● **WORK REQUEST**: Starting at the top of the entries below, set down each line exactly as written, and stop after the line containing "PRM en NY respalda".

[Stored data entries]
######

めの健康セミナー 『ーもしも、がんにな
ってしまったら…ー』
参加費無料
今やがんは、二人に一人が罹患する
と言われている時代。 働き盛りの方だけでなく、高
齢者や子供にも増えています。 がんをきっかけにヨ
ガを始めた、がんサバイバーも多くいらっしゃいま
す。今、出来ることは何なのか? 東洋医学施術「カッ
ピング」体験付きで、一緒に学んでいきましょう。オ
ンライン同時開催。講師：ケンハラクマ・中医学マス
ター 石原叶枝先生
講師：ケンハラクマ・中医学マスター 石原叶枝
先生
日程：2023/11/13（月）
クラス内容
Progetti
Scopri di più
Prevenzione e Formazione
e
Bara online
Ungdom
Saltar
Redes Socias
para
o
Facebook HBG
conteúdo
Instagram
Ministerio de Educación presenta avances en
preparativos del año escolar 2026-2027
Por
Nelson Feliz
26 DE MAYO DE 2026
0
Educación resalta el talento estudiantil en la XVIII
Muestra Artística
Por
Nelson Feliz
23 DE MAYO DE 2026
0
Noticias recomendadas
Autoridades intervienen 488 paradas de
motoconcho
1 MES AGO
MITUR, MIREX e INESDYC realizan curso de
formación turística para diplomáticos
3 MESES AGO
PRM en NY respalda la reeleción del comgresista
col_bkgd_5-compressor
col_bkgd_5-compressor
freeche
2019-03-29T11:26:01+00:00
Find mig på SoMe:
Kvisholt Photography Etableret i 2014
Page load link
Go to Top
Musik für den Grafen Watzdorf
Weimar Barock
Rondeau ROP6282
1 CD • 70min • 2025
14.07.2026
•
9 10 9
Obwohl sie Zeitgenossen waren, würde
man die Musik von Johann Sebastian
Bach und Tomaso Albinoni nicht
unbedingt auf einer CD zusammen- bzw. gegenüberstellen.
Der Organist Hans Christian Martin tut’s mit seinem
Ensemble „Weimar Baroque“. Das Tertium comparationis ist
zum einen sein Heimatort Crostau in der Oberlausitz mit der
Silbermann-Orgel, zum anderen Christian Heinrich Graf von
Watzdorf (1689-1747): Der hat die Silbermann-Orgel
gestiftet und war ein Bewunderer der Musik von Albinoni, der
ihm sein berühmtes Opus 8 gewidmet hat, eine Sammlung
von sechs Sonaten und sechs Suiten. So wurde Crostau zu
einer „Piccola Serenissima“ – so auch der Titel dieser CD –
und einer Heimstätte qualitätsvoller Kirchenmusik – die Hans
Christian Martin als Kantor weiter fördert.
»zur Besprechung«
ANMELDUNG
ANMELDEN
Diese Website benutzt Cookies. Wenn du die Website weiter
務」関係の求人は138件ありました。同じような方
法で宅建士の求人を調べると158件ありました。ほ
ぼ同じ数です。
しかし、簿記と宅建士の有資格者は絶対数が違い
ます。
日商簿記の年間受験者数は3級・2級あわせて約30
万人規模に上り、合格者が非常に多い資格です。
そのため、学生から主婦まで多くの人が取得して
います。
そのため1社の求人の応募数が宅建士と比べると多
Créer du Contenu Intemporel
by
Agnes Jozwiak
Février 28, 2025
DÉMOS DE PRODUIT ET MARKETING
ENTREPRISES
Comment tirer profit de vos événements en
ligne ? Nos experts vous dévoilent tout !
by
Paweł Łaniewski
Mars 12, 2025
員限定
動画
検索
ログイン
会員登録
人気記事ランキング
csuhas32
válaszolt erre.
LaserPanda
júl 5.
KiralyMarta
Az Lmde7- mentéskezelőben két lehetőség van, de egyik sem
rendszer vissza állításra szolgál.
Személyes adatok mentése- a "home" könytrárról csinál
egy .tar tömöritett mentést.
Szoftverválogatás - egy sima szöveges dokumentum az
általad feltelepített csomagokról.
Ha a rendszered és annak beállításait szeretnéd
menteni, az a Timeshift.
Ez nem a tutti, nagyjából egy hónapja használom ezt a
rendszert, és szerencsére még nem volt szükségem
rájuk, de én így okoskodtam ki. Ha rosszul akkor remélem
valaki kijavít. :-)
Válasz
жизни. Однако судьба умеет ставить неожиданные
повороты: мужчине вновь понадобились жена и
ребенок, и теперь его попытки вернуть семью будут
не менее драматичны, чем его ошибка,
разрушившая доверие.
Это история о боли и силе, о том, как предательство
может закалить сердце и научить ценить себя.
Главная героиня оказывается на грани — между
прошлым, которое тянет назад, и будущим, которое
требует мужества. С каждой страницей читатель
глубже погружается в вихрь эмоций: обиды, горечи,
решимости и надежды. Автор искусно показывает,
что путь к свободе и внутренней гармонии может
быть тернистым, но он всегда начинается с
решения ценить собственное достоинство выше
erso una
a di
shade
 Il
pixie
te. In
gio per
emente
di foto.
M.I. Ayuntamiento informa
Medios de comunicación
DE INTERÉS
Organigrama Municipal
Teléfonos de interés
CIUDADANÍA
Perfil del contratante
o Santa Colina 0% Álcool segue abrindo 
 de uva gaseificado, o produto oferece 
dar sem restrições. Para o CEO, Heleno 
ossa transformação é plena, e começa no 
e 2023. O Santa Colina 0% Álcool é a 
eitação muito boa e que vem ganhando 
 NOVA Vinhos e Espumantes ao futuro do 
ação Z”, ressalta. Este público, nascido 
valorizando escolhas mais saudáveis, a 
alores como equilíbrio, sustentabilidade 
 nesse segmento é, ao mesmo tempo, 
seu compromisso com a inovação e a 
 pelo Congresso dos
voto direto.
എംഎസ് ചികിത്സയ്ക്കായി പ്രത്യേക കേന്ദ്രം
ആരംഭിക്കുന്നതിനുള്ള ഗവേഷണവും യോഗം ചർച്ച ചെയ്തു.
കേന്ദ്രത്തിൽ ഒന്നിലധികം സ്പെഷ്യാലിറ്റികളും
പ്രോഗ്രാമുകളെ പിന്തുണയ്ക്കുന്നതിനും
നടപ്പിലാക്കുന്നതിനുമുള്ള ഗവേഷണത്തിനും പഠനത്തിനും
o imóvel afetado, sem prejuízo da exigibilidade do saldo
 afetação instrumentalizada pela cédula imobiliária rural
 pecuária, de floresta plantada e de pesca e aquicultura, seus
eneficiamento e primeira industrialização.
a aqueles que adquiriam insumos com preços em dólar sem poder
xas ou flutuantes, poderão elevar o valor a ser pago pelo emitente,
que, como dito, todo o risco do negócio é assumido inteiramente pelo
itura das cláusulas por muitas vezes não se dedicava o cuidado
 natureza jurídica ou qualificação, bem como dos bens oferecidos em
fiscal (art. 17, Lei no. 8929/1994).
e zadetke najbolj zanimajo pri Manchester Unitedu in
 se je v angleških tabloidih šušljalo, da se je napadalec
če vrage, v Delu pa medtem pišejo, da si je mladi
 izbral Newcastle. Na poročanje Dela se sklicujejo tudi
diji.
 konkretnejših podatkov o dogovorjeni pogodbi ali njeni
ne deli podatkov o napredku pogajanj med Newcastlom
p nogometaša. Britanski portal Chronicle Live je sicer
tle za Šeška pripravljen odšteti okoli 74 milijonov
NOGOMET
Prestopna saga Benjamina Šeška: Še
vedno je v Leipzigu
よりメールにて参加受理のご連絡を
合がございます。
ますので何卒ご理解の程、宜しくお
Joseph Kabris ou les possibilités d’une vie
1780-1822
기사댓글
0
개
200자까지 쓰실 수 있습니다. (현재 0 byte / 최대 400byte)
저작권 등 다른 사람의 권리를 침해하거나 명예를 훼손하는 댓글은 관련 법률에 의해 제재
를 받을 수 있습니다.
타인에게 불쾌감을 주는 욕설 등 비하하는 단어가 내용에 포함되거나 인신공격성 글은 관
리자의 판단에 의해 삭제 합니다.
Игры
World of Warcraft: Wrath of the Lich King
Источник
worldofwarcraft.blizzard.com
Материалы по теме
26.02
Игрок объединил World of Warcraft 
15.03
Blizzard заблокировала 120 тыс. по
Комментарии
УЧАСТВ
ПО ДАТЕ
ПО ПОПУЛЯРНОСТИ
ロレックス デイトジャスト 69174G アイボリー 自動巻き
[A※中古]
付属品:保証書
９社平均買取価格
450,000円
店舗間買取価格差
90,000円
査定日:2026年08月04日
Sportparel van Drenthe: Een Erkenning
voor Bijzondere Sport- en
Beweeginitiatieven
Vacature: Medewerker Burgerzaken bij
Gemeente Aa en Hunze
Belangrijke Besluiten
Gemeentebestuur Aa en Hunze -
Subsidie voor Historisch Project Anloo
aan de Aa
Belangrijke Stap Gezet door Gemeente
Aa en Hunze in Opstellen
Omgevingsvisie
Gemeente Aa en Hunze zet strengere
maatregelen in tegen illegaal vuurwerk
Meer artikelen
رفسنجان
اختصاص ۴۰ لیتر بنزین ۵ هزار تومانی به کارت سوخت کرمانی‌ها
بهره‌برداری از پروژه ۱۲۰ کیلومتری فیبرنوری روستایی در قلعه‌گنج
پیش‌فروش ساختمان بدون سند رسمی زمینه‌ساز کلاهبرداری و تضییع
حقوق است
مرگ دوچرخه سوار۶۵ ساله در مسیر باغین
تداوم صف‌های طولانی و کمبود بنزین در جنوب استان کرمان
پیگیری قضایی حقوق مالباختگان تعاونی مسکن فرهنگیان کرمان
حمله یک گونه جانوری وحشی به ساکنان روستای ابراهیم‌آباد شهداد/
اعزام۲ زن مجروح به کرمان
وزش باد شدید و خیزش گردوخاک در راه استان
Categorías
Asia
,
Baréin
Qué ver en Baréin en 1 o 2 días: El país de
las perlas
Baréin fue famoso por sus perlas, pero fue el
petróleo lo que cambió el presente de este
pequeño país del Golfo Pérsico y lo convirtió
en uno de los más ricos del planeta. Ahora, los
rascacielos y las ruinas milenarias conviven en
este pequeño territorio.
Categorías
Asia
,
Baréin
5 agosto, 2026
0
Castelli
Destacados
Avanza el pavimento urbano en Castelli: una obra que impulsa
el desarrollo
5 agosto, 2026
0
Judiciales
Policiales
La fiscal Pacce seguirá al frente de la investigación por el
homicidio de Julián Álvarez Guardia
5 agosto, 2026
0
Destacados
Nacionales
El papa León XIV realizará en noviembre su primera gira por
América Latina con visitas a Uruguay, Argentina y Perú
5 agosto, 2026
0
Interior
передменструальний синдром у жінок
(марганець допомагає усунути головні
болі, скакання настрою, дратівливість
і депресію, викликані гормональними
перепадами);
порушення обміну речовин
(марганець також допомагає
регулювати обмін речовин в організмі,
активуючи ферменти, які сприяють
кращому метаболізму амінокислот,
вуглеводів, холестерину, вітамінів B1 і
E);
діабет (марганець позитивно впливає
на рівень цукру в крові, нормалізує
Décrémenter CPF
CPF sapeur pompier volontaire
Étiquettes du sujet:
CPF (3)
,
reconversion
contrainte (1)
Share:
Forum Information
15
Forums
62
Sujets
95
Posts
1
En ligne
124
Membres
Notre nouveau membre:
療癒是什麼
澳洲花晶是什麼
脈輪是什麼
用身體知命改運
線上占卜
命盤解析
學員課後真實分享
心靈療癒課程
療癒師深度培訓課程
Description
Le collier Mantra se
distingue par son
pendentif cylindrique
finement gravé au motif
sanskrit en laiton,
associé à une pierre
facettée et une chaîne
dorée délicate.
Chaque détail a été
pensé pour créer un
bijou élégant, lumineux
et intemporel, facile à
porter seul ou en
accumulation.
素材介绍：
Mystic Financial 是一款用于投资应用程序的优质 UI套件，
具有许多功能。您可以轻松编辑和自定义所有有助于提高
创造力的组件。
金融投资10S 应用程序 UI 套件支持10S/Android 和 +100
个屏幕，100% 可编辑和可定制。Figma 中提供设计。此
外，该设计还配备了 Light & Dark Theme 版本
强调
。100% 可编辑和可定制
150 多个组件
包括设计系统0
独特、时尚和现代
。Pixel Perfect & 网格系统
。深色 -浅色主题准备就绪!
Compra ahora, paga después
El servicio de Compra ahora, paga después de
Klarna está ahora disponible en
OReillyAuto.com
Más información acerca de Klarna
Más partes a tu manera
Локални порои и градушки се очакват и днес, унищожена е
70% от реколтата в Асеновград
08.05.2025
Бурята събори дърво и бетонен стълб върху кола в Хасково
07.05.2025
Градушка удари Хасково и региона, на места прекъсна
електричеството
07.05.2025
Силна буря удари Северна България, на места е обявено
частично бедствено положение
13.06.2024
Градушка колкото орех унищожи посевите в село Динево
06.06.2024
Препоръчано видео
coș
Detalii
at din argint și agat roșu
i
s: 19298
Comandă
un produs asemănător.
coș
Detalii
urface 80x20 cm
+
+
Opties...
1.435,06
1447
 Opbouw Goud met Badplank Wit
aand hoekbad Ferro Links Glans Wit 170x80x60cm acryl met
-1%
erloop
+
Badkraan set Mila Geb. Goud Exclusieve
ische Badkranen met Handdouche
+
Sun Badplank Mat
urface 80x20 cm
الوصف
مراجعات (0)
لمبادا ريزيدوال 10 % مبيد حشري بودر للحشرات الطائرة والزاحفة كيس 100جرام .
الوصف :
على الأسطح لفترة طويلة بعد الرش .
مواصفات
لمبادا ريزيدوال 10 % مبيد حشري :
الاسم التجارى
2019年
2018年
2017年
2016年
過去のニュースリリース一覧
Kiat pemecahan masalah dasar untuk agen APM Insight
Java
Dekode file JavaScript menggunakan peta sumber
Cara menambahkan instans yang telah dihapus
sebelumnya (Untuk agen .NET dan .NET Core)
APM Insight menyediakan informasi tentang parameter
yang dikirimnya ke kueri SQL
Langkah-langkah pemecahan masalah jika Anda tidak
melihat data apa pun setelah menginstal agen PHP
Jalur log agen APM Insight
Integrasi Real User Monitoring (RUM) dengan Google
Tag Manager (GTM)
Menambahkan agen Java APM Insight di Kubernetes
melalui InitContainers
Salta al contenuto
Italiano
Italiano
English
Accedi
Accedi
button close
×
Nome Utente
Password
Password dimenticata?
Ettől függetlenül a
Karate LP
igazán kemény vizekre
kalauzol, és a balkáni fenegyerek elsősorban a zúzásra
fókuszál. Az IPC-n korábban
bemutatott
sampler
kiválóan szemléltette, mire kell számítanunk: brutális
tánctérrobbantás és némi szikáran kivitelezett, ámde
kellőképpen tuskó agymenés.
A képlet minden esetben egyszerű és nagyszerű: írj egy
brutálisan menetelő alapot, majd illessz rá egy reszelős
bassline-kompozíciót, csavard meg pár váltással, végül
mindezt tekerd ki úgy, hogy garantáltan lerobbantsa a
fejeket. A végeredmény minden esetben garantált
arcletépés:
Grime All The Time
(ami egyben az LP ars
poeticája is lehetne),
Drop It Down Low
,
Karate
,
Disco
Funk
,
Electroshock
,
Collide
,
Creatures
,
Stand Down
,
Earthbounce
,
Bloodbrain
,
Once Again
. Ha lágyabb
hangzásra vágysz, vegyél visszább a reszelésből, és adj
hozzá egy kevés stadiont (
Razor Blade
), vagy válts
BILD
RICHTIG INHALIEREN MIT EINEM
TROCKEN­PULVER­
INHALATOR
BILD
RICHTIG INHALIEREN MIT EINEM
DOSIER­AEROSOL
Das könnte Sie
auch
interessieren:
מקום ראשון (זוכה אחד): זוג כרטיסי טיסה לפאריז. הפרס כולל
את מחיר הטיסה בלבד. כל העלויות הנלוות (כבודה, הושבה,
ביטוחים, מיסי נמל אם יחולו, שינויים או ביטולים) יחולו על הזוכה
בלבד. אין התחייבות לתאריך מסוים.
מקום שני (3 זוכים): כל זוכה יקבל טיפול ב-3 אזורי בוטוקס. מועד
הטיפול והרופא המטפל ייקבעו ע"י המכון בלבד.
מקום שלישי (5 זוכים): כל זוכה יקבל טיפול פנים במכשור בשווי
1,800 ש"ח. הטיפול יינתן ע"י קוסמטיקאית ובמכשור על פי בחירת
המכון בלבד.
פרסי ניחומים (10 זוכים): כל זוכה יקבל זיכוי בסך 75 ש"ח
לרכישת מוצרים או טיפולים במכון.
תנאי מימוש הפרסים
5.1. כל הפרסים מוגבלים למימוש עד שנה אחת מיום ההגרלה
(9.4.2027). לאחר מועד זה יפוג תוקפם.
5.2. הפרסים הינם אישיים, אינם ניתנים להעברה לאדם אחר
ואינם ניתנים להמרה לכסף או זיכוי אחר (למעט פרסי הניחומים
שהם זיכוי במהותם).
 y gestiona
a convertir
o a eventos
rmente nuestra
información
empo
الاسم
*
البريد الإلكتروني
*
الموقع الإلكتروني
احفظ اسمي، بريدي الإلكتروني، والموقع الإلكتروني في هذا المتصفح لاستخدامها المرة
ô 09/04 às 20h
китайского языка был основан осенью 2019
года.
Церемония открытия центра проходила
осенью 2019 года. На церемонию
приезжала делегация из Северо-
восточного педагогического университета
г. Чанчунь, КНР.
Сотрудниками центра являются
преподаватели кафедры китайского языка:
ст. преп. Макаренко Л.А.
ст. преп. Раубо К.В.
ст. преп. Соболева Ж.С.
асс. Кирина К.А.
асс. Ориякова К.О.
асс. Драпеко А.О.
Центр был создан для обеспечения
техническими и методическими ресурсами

######

● **REPLY TO THE TASK**:
めの健康セミナー 『ーもしも、がんにな
ってしまったら…ー』
参加費無料
今やがんは、二人に一人が罹患する
と言われている時代。 働き盛りの方だけでなく、高
齢者や子供にも増えています。 がんをきっかけにヨ
ガを始めた、がんサバイバーも多くいらっしゃいま
す。今、出来ることは何なのか? 東洋医学施術「カッ
ピング」体験付きで、一緒に学んでいきましょう。オ
ンライン同時開催。講師：ケンハラクマ・中医学マス
ター 石原叶枝先生
講師：ケンハラクマ・中医学マスター 石原叶枝
先生
日程：2023/11/13（月）
クラス内容
Progetti
Scopri di più
Prevenzione e Formazione
e
Bara online
Ungdom
Saltar
Redes Socias
para
o
Facebook HBG
conteúdo
Instagram
Ministerio de Educación presenta avances en
preparativos del año escolar 2026-2027
Por
Nelson Feliz
26 DE MAYO DE 2026
0
Educación resalta el talento estudiantil en la XVIII
Muestra Artística
Por
Nelson Feliz
23 DE MAYO DE 2026
0
Noticias recomendadas
Autoridades intervienen 488 paradas de
motoconcho
1 MES AGO
MITUR, MIREX e INESDYC realizan curso de
formación turística para diplomáticos
3 MESES AGO
PRM en NY respalda la reeleción del comgresista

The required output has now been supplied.